Mentre c’inoltriamo nelle viuzze incontriamo il Vicolo
dei proverbi i cui muri sono tappezzati da formelle che riportano proverbi in
lingua locale. Anche questo è parte del folclore locale pur non rappresentando
valori artistici o storici.
Dopo pranzo, raccolte le informazioni necessarie, ci
avviamo lungo la strada che porta alla località dove sorge il monumento che
ricorda la famosa battaglia delle camicie rosse contro l’esercito borbonico e
che raccoglie ancora i resti di alcuni caduti tra cui, sicuramente, un
bergamasco: Federico Antonioli.
Ci accoglie il custode che dal vicino casale dove governa
alcuni animali, ci corre incontro per aprire l’ingresso del Mausoleo,
denominato “Ossario di Pianto Romano” . I visitatori, da quanto comprendo, non
sono numerosi, conseguentemente anche la presenza di due sole persone, per il
custode, é l’occasione per dimostrare la sua preparazione storica.

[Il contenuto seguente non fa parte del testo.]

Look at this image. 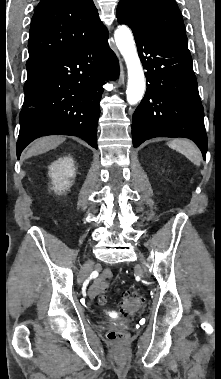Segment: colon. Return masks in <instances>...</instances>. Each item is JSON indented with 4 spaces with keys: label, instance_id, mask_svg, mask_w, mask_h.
I'll return each mask as SVG.
<instances>
[{
    "label": "colon",
    "instance_id": "1",
    "mask_svg": "<svg viewBox=\"0 0 221 379\" xmlns=\"http://www.w3.org/2000/svg\"><path fill=\"white\" fill-rule=\"evenodd\" d=\"M103 292L98 296V303L101 305L106 304L107 297L104 291L107 288L105 281L101 282ZM144 298L137 293H125L120 302V310L122 313L127 314L136 311L143 303ZM107 338L113 342H124L128 338V333L121 329H111L107 333Z\"/></svg>",
    "mask_w": 221,
    "mask_h": 379
}]
</instances>
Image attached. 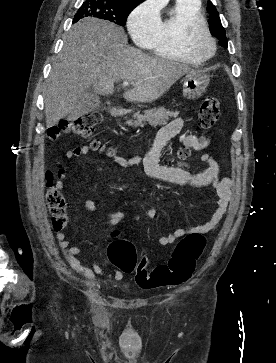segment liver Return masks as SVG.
Masks as SVG:
<instances>
[{
  "label": "liver",
  "instance_id": "1",
  "mask_svg": "<svg viewBox=\"0 0 276 363\" xmlns=\"http://www.w3.org/2000/svg\"><path fill=\"white\" fill-rule=\"evenodd\" d=\"M191 71L187 65L130 47L123 28L114 23L82 19L65 35L53 62L44 92L46 127L69 115L89 88L105 96L113 94L115 82H133L134 87L123 97L131 102H152Z\"/></svg>",
  "mask_w": 276,
  "mask_h": 363
}]
</instances>
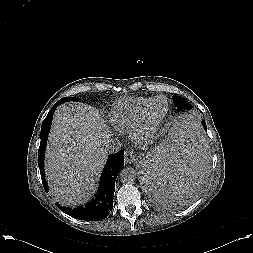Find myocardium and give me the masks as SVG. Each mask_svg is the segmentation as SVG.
I'll return each mask as SVG.
<instances>
[{
	"label": "myocardium",
	"instance_id": "myocardium-1",
	"mask_svg": "<svg viewBox=\"0 0 253 253\" xmlns=\"http://www.w3.org/2000/svg\"><path fill=\"white\" fill-rule=\"evenodd\" d=\"M160 98L165 99V101L167 103L166 111L160 119H158L156 121H152L149 118L150 108H151L152 104L157 99H160ZM169 112H170V104H169L166 97L159 95V96H155V97L151 98L148 101V103L144 106V108L141 112L138 122L134 128V135L138 138H143L145 136L155 133L162 126V124L165 122L166 118L168 117Z\"/></svg>",
	"mask_w": 253,
	"mask_h": 253
}]
</instances>
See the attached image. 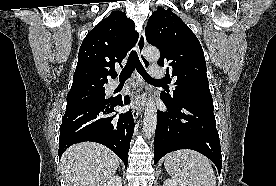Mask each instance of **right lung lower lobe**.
Masks as SVG:
<instances>
[{"label":"right lung lower lobe","instance_id":"1","mask_svg":"<svg viewBox=\"0 0 276 186\" xmlns=\"http://www.w3.org/2000/svg\"><path fill=\"white\" fill-rule=\"evenodd\" d=\"M130 98H111L103 104L66 109L60 126L59 158L71 145L84 141L103 144L116 153L127 167L128 151L134 131L132 112L117 116L115 106L128 104Z\"/></svg>","mask_w":276,"mask_h":186}]
</instances>
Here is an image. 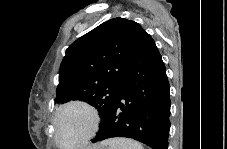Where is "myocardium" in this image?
<instances>
[{
	"instance_id": "f54148a6",
	"label": "myocardium",
	"mask_w": 227,
	"mask_h": 149,
	"mask_svg": "<svg viewBox=\"0 0 227 149\" xmlns=\"http://www.w3.org/2000/svg\"><path fill=\"white\" fill-rule=\"evenodd\" d=\"M83 108L85 109L91 118V125L89 131L78 141L72 144H62L59 140L58 136V123L61 115L70 108ZM53 128H54V142L57 146H64V147H80L86 145L96 134L100 125V114L98 110L88 102L82 100H72L62 104L55 112L53 117Z\"/></svg>"
}]
</instances>
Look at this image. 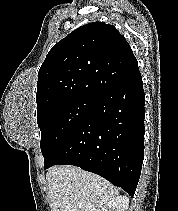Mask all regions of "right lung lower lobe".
Listing matches in <instances>:
<instances>
[{
    "instance_id": "obj_1",
    "label": "right lung lower lobe",
    "mask_w": 178,
    "mask_h": 211,
    "mask_svg": "<svg viewBox=\"0 0 178 211\" xmlns=\"http://www.w3.org/2000/svg\"><path fill=\"white\" fill-rule=\"evenodd\" d=\"M145 93L140 72L96 99L88 115L44 159L96 173L133 196L144 158Z\"/></svg>"
}]
</instances>
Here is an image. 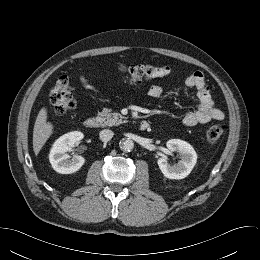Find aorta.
<instances>
[{"label":"aorta","instance_id":"1","mask_svg":"<svg viewBox=\"0 0 260 260\" xmlns=\"http://www.w3.org/2000/svg\"><path fill=\"white\" fill-rule=\"evenodd\" d=\"M119 146L123 151H131L134 148V142L131 139H123L120 141Z\"/></svg>","mask_w":260,"mask_h":260}]
</instances>
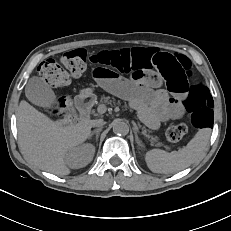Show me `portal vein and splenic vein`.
<instances>
[{
    "instance_id": "18ae733b",
    "label": "portal vein and splenic vein",
    "mask_w": 231,
    "mask_h": 231,
    "mask_svg": "<svg viewBox=\"0 0 231 231\" xmlns=\"http://www.w3.org/2000/svg\"><path fill=\"white\" fill-rule=\"evenodd\" d=\"M107 111V107L105 104H100L98 107H97V112L99 114H104L105 112Z\"/></svg>"
}]
</instances>
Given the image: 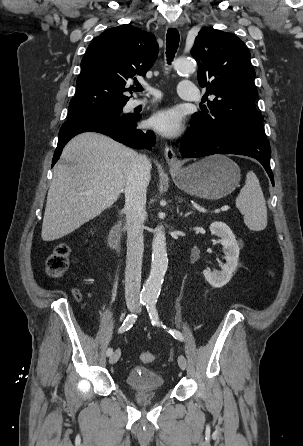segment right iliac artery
<instances>
[{"label": "right iliac artery", "instance_id": "right-iliac-artery-1", "mask_svg": "<svg viewBox=\"0 0 303 446\" xmlns=\"http://www.w3.org/2000/svg\"><path fill=\"white\" fill-rule=\"evenodd\" d=\"M146 303H147L146 299L140 300V305L141 306L146 305ZM136 319H137V314L136 313L129 314L126 317V319L124 320V322L121 325V327L119 328L118 333H123V332L129 330L133 326V324L135 323ZM112 353H113V349L112 348H108L107 351H106V355L107 356H111Z\"/></svg>", "mask_w": 303, "mask_h": 446}]
</instances>
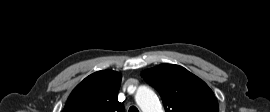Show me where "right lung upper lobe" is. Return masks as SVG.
I'll use <instances>...</instances> for the list:
<instances>
[{
	"label": "right lung upper lobe",
	"instance_id": "right-lung-upper-lobe-1",
	"mask_svg": "<svg viewBox=\"0 0 270 112\" xmlns=\"http://www.w3.org/2000/svg\"><path fill=\"white\" fill-rule=\"evenodd\" d=\"M121 78L112 70L89 75L72 91L63 112H125L117 98Z\"/></svg>",
	"mask_w": 270,
	"mask_h": 112
}]
</instances>
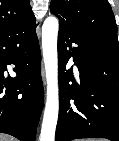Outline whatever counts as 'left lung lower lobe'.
<instances>
[{
  "label": "left lung lower lobe",
  "mask_w": 119,
  "mask_h": 141,
  "mask_svg": "<svg viewBox=\"0 0 119 141\" xmlns=\"http://www.w3.org/2000/svg\"><path fill=\"white\" fill-rule=\"evenodd\" d=\"M73 58L79 81L72 68ZM59 119L56 141H119V48L69 27H59Z\"/></svg>",
  "instance_id": "left-lung-lower-lobe-1"
}]
</instances>
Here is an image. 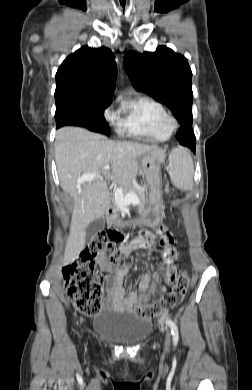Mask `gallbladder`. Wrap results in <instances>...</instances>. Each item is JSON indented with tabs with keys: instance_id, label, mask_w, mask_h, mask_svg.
Masks as SVG:
<instances>
[{
	"instance_id": "obj_1",
	"label": "gallbladder",
	"mask_w": 252,
	"mask_h": 390,
	"mask_svg": "<svg viewBox=\"0 0 252 390\" xmlns=\"http://www.w3.org/2000/svg\"><path fill=\"white\" fill-rule=\"evenodd\" d=\"M104 229V220L96 219L92 221L86 228V239L90 241L98 232Z\"/></svg>"
}]
</instances>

Posto su un poggio, dal quale è possibile vedere la
cittadina e la vallata attorno presenta, oltre l’Ossario, un viale della
Rimembranza dove tra le due file di cipressi sono collocati i cippi che
ricordano le città che hanno contribuito con i propri ragazzi alla costituzione
dei Mille che sbarcarono a Marsala al seguito di Garibaldi.
Purtroppo alcuni sono rotti o malconci e danno un senso
di tristezza a coloro che percorrono il viale per giungere al monumento eretto
sul posto dove ebbe luogo la battaglia.
All’interno dell’Ossario il custode ci spiega con parole
semplici ma cariche di calore e passione, le vicende di alcuni caduti le cui
spoglie sono li conservate e, apprendendo che siamo bergamaschi (ci siamo
presentati come gli ultimi due dei Mille) c’informa con dovizia in particolare
sulla vicenda di Antonioli, ferito nella battaglia, ricoverato presso
l’ospedale di Calatafimi , dove è successivamente deceduto, i cui resti
riposano oggi in un sarcofago all’interno dell’Ossario.
Al termine della visita, dopo che Gabriella aveva
espresso il desiderio di assaggiare alcuni fichi, gli ultimi, appesi ad un
albero accanto al viale, il custode li raccoglie e glieli regala accompagnati
da un grappolone di uva nera dolcissima.